*WHAT YOU HAVE TO DO*. Only the text carries over: repeat the records exactly and drop the images.

*RECORD SET*.

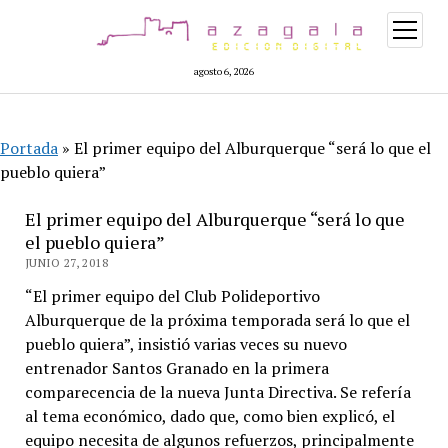
abrir
menú
agosto 6, 2026
Portada
»
El primer equipo del Alburquerque “será lo que el
pueblo quiera”
El primer equipo del Alburquerque “será lo que
el pueblo quiera”
JUNIO 27, 2018
“El primer equipo del Club Polideportivo
Alburquerque de la próxima temporada será lo que el
pueblo quiera”, insistió varias veces su nuevo
entrenador Santos Granado en la primera
comparecencia de la nueva Junta Directiva. Se refería
al tema económico, dado que, como bien explicó, el
equipo necesita de algunos refuerzos, principalmente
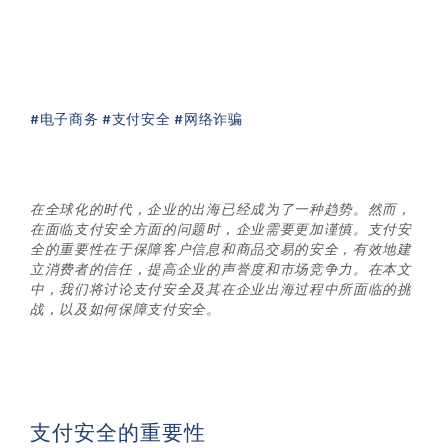
#电子商务 #支付安全 #网络诈骗
在全球化的时代，企业的出海已经成为了一种趋势。然而，
在面临支付安全方面的问题时，企业需要更加谨慎。支付安
全的重要性在于保障客户信息和商品交易的安全，有效地建
立消费者的信任，提高企业的声誉度和市场竞争力。在本文
中，我们将讨论支付安全及其在企业出海过程中所面临的挑
战，以及如何保障支付安全。
支付安全的重要性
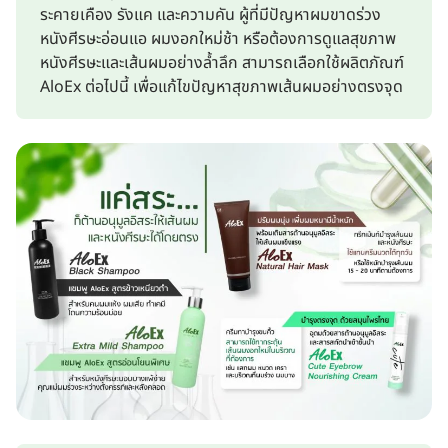
ระคายเคือง รังแค และความคัน ผู้ที่มีปัญหาผมขาดร่วง
หนังศีรษะอ่อนแอ ผมงอกใหม่ช้า หรือต้องการดูแลสุขภาพ
หนังศีรษะและเส้นผมอย่างล้ำลึก สามารถเลือกใช้ผลิตภัณฑ์
AloEx ต่อไปนี้ เพื่อแก้ไขปัญหาสุขภาพเส้นผมอย่างตรงจุด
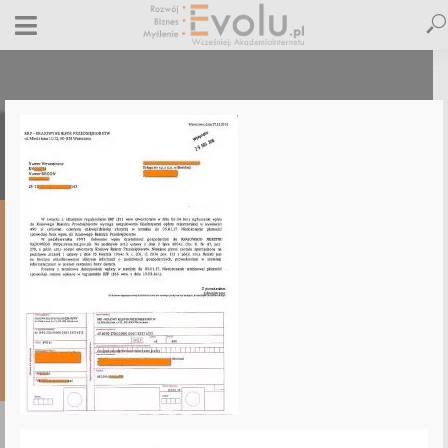
krajowy-rejesstr-przedsiebiorstw-
akademia-internetu
3 kwietnia 2018
Dodaj komentarz
Maciej Dutko
1 minut czytania
DODAJ
KOMENTARZ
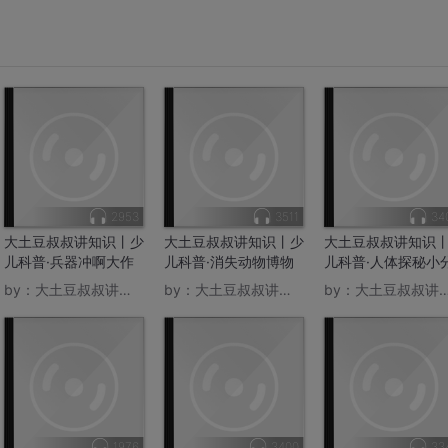
2953
3511
34
大土豆叔叔讲知识丨少
大土豆叔叔讲知识丨少
大土豆叔叔讲知识
儿科普·兵器冲啊大作
儿科普·消失动物博物
儿科普·人体探秘小
战
馆
队
by：
大土豆叔叔讲知识
by：
大土豆叔叔讲知识
by：
大土豆叔叔讲知识
1976
3400
33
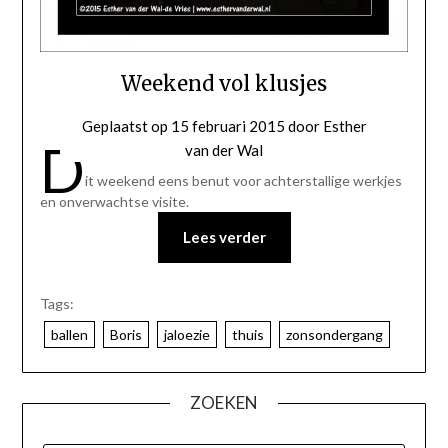
Weekend vol klusjes
Geplaatst op
15 februari 2015
door
Esther
D
van der Wal
it weekend eens benut voor achterstallige werkjes
en onverwachtse visite.
Lees verder
Tags:
ballen
Boris
jaloezie
thuis
zonsondergang
ZOEKEN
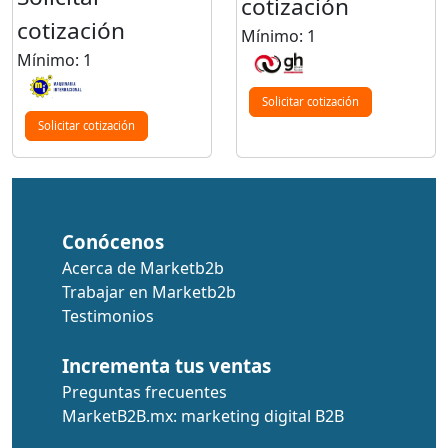
cotización
cotización
Mínimo: 1
Mínimo: 1
Solicitar cotización
Solicitar cotización
Conócenos
Acerca de Marketb2b
Trabajar en Marketb2b
Testimonios
Incrementa tus ventas
Preguntas frecuentes
MarketB2B.mx: marketing digital B2B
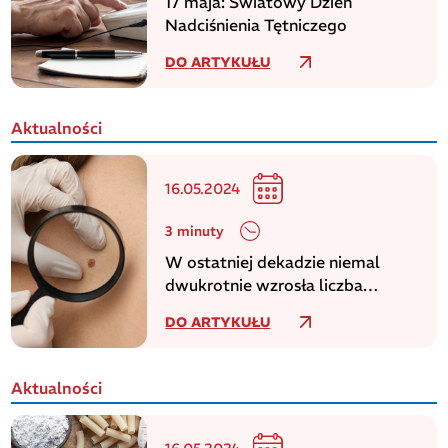
17 maja: Światowy Dzień
Nadciśnienia Tętniczego
DO ARTYKUŁU
Aktualności
16.05.2024
3 minuty
W ostatniej dekadzie niemal
dwukrotnie wzrosła liczba
zachorowań na czerniaka
DO ARTYKUŁU
Aktualności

*EXERCISE ANSWER*.
abrir
menú
agosto 6, 2026
Portada
»
El primer equipo del Alburquerque “será lo que el
pueblo quiera”
El primer equipo del Alburquerque “será lo que
el pueblo quiera”
JUNIO 27, 2018
“El primer equipo del Club Polideportivo
Alburquerque de la próxima temporada será lo que el
pueblo quiera”, insistió varias veces su nuevo
entrenador Santos Granado en la primera
comparecencia de la nueva Junta Directiva. Se refería
al tema económico, dado que, como bien explicó, el
equipo necesita de algunos refuerzos, principalmente
#电子商务 #支付安全 #网络诈骗
在全球化的时代，企业的出海已经成为了一种趋势。然而，
在面临支付安全方面的问题时，企业需要更加谨慎。支付安
全的重要性在于保障客户信息和商品交易的安全，有效地建
立消费者的信任，提高企业的声誉度和市场竞争力。在本文
中，我们将讨论支付安全及其在企业出海过程中所面临的挑
战，以及如何保障支付安全。
支付安全的重要性
ระคายเคือง รังแค และความคัน ผู้ที่มีปัญหาผมขาดร่วง
หนังศีรษะอ่อนแอ ผมงอกใหม่ช้า หรือต้องการดูแลสุขภาพ
หนังศีรษะและเส้นผมอย่างล้ำลึก สามารถเลือกใช้ผลิตภัณฑ์
AloEx ต่อไปนี้ เพื่อแก้ไขปัญหาสุขภาพเส้นผมอย่างตรงจุด
krajowy-rejesstr-przedsiebiorstw-
akademia-internetu
3 kwietnia 2018
Dodaj komentarz
Maciej Dutko
1 minut czytania
DODAJ
KOMENTARZ
2953
3511
34
大土豆叔叔讲知识丨少
大土豆叔叔讲知识丨少
大土豆叔叔讲知识
儿科普·兵器冲啊大作
儿科普·消失动物博物
儿科普·人体探秘小
战
馆
队
by：
大土豆叔叔讲知识
by：
大土豆叔叔讲知识
by：
大土豆叔叔讲知识
1976
3400
33
Weekend vol klusjes
Geplaatst op
15 februari 2015
door
Esther
D
van der Wal
it weekend eens benut voor achterstallige werkjes
en onverwachtse visite.
Lees verder
Tags:
ballen
Boris
jaloezie
thuis
zonsondergang
ZOEKEN
cotización
cotización
Mínimo: 1
Mínimo: 1
Solicitar cotización
Solicitar cotización
Conócenos
Acerca de Marketb2b
Trabajar en Marketb2b
Testimonios
Incrementa tus ventas
Preguntas frecuentes
MarketB2B.mx: marketing digital B2B
17 maja: Światowy Dzień
Nadciśnienia Tętniczego
DO ARTYKUŁU
Aktualności
16.05.2024
3 minuty
W ostatniej dekadzie niemal
dwukrotnie wzrosła liczba
zachorowań na czerniaka
DO ARTYKUŁU
Aktualności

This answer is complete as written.